I can see in the github they are planning to have the startup & services remove themselves from non-active subscriptions, but as of TWO days ago I had the already disabled startup task & services along with the tray icon all re-enable themselves.
I’ve never had a brave VPN subscription & disabled the startup & services in 1.59, now after the recent 1.6.114 update(Nov 8), the services were ‘reset’ from disabled to manual & the startup task also re-enabled itself showing a HIGH startup impact meaning there is some process activity going on.

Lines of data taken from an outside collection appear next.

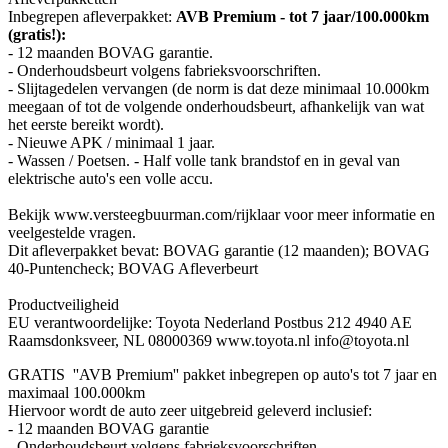
Inbegrepen afleverpakket:
AVB Premium - tot 7 jaar/100.000km
(gratis!):
- 12 maanden BOVAG garantie.
- Onderhoudsbeurt volgens fabrieksvoorschriften.
- Slijtagedelen vervangen (de norm is dat deze minimaal 10.000km
meegaan of tot de volgende onderhoudsbeurt, afhankelijk van wat
het eerste bereikt wordt).
- Nieuwe APK / minimaal 1 jaar.
- Wassen / Poetsen. - Half volle tank brandstof en in geval van
elektrische auto's een volle accu.
Bekijk www.versteegbuurman.com/rijklaar voor meer informatie en
veelgestelde vragen.
Dit afleverpakket bevat: BOVAG garantie (12 maanden); BOVAG
40-Puntencheck; BOVAG Afleverbeurt
Productveiligheid
EU verantwoordelijke: Toyota Nederland Postbus 212 4940 AE
Raamsdonksveer, NL 08000369 www.toyota.nl info@toyota.nl
GRATIS ''AVB Premium'' pakket inbegrepen op auto's tot 7 jaar en
maximaal 100.000km
Hiervoor wordt de auto zeer uitgebreid geleverd inclusief:
- 12 maanden BOVAG garantie
- Onderhoudsbeurt volgens fabrieksvoorschriften.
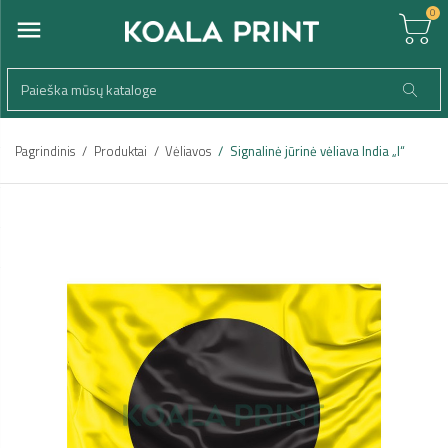
0
Pagrindinis
Produktai
Vėliavos
Signalinė jūrinė vėliava India „I“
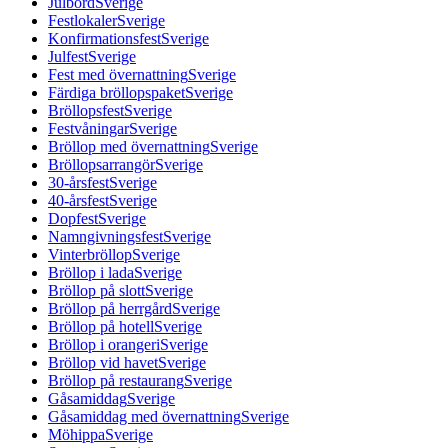
Julbord
Sverige
Festlokaler
Sverige
Konfirmationsfest
Sverige
Julfest
Sverige
Fest med övernattning
Sverige
Färdiga bröllopspaket
Sverige
Bröllopsfest
Sverige
Festvåningar
Sverige
Bröllop med övernattning
Sverige
Bröllopsarrangör
Sverige
30-årsfest
Sverige
40-årsfest
Sverige
Dopfest
Sverige
Namngivningsfest
Sverige
Vinterbröllop
Sverige
Bröllop i lada
Sverige
Bröllop på slott
Sverige
Bröllop på herrgård
Sverige
Bröllop på hotell
Sverige
Bröllop i orangeri
Sverige
Bröllop vid havet
Sverige
Bröllop på restaurang
Sverige
Gåsamiddag
Sverige
Gåsamiddag med övernattning
Sverige
Möhippa
Sverige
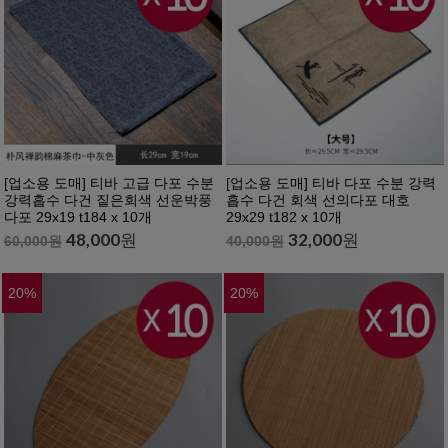
[업소용 도매] 티바 고급 다포 수분
[업소용 도매] 티바 다포 수분 강력
강력흡수 다건 짙은회색 선운박풍
흡수 다건 회색 선의다포 대호
다포 29x19 t184 x 10개
29x29 t182 x 10개
48,000
원
32,000
원
60,000
원
40,000
원
20
%
20
%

Disabled/unused startup processes show NO startup impact just FYI so what’s the explanation for this? https://postimg.cc/GHL3qFCp
This is the current behavior on v1.60.114 (Nov 8, 2023)
Just as a side note… I was unaware that Brave was installing the vpn bits into a service, even though it was disabled. At work we can install browsers (Chrome, ffox, etc), but we’re not allowed to install VPN. I could have gotten fired; just for the fact that VPN bits were installed. I uninstalled Brave as soon as I found out.
So how do i remove it? I know how to disable it, but i’d like to remove it from my system altogether please. Thanks
what committment? you lied about it, you hid it by not telling users and 4 months later nothing has changed
“Both of these services are set to Manual which means they will never start. They will only turn on when a person using Brave purchases Brave VPN and connects to a server.”
I N C O R R E C T
I already have a VPN.
I installed the Brave browser over a week ago. Didn’t like it. Haven’t launched it since Day 1. (My system has been rebooted a number of times since installation.)
I never purchased Brave VPN service.
It’s a running process on my PC at this moment.
It’s an enabled program in my Startup menu.
I just launched Brave to double check settings. Brave VPN Wireguard is disabled.
Glad I stumbled into this discussion. Excellent reminder to uninstall Brave.